WASHINGTON – African elephants can differentiate between human languages and move away from those considered a threat, a skill they have honed to survive in the wild, researchers said March 10.
The study suggests elephants, already known to be intelligent creatures, are even more sophisticated than previously believed when it comes to understanding human dangers.
African elephants are the largest land animals on Earth and are considered a vulnerable species due to habitat loss and illegal hunting for their ivory tusks.
Researchers played recordings of human voices for elephants at Amboseli National Park in Kenya to see how they would respond, according to a report in the Proceedings of the National Academy of Sciences.
Some of the voices were from local Maasai men, a group that herds cattle and sometimes comes into conflict with elephants over access to water and grazing space. Occasionally, elephants are killed in clashes with Maasai men, and vice-versa.
Other recorded voices were from Kamba men, who tend to be farmers or employees of the national park, and who rarely represent a danger to elephants.
Still other voices tested on the elephants included female Maasai speakers and young boys. All were saying the same phrase: “Look, look over there, a group of elephants is coming.”
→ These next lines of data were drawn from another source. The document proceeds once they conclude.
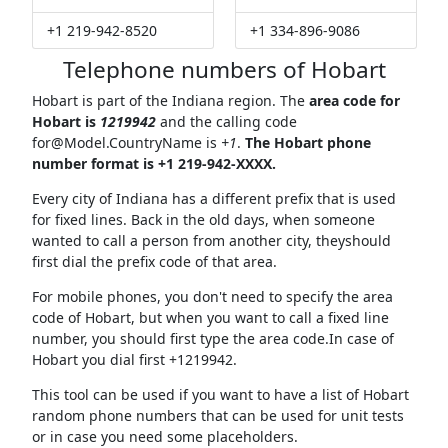
+1 219-942-8520
+1 334-896-9086
Telephone numbers of Hobart
Hobart is part of the Indiana region. The
area code for
Hobart is
1219942
and the calling code
for@Model.CountryName
is
+1
.
The Hobart phone
number format is +1 219-942-XXXX.
Every city of Indiana has a different prefix that is used
for fixed lines. Back in the old days, when someone
wanted to call a person from another city, theyshould
first dial the prefix code of that area.
For mobile phones, you don't need to specify the area
code of Hobart, but when you want to call a fixed line
number, you should first type the area code.In case of
Hobart you dial first +1219942.
This tool can be used if you want to have a list of Hobart
random phone numbers that can be used for unit tests
or in case you need some placeholders.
When elephants heard the adult male Maasai voices, they tended to gather together, start investigative smelling with their trunks, and move cautiously away.
But when elephants heard females, boys, or adult male Kamba speakers, they did not show concern.
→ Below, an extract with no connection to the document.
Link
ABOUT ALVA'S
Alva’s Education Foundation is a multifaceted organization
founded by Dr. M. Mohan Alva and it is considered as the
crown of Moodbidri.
“The ability to distinguish between Maasai and Kamba men delivering the same phrase in their own language suggests that elephants can discriminate between different languages,” said co-author Graeme Shannon, a visiting fellow in psychology at the University of Sussex.
That is not the same as understanding what the words mean, but still shows that elephants can decipher the more sing-songy Maasai language from the Kamba tongue, perhaps based on inflections, use of vowels, and other cues.
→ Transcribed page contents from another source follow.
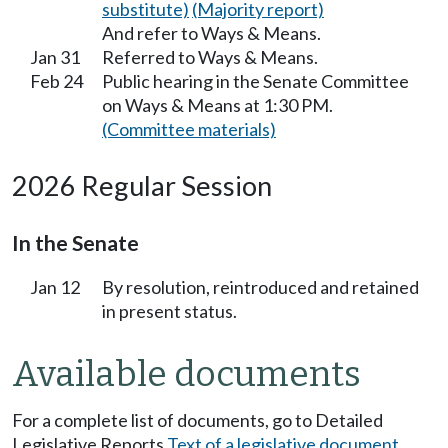
substitute)
(Majority report)
And refer to Ways & Means.
Jan 31
Referred to Ways & Means.
Feb 24
Public hearing in the Senate Committee
on Ways & Means at 1:30 PM.
(Committee materials)
2026 Regular Session
In the Senate
Jan 12
By resolution, reintroduced and retained
in present status.
Available documents
For a complete list of documents, go to Detailed
Legislative Reports
Text of a legislative document
.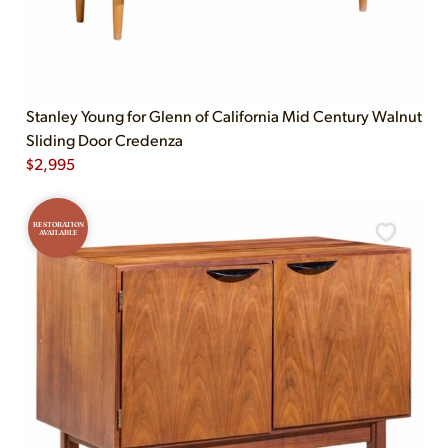
Stanley Young for Glenn of California Mid Century Walnut
Sliding Door Credenza
$
2,995
RESTORATION
AVAILABLE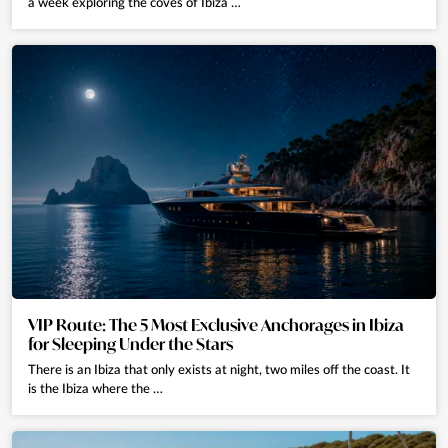
a week exploring the coves of Ibiza …
VIP Route: The 5 Most Exclusive Anchorages in Ibiza
for Sleeping Under the Stars
There is an Ibiza that only exists at night, two miles off the coast. It
is the Ibiza where the …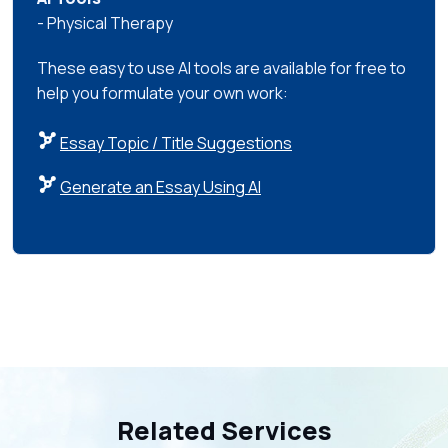
- Physical Therapy
These easy to use AI tools are available for free to
help you formulate your own work:
Essay Topic / Title Suggestions
Generate an Essay Using AI
Related Services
“It is very sophisticated what the elephants are doing,” said Keith Lindsay, a conservation biologist and member of the scientific advisory committee of the Amboseli Elephant Research Project.
“A lot of animals will take flight at just the general threat posed by people, but a smart animal doesn’t do that,” he said.
“Their response to hearing Maasai men talking was to be alert, to move away, but not to run away in total fear,” added Lindsay, who was not involved in the study.
“It is suggesting that elephants are capable of thinking, (of) recognizing that if Maasai men are talking, they are not likely to be hunting because if they were hunting, they would be quiet.”
Elephant groups with older matriarchs in their midst did best at assessing the threat from different speakers, further bolstering the presumed role of learning in the animals’ behavior.
The elephants also did not act the same way as they did when recordings of lions were played, as was shown in a previous study.
In those scenarios, they bunched together so that juveniles — those most at risk from a lion attack — were in the center, and moved toward the sounds as if to scare the lion away.
When it comes to recognizing people, elephants may not be alone in this ability. Other research has suggested that wild bottlenose dolphins in Brazil have become so familiar with humans that they engage in cooperative hunting with artisanal fisherman.
Great apes, crows and even prairie dogs have also been shown to differentiate between humans on some level.
A separate study published last month in the journal PLOS ONE showed elephants even have specific alarm calls for when humans are near, suggesting the relationship between people and elephants has reached a troubling point and that conservation efforts are more important than ever.
“We have become a formal enemy of the elephants,” said Lori Marino, an expert on animal intelligence at Emory University. “They can not only make some distinctions between us, but we are now on their list of species to watch out for.”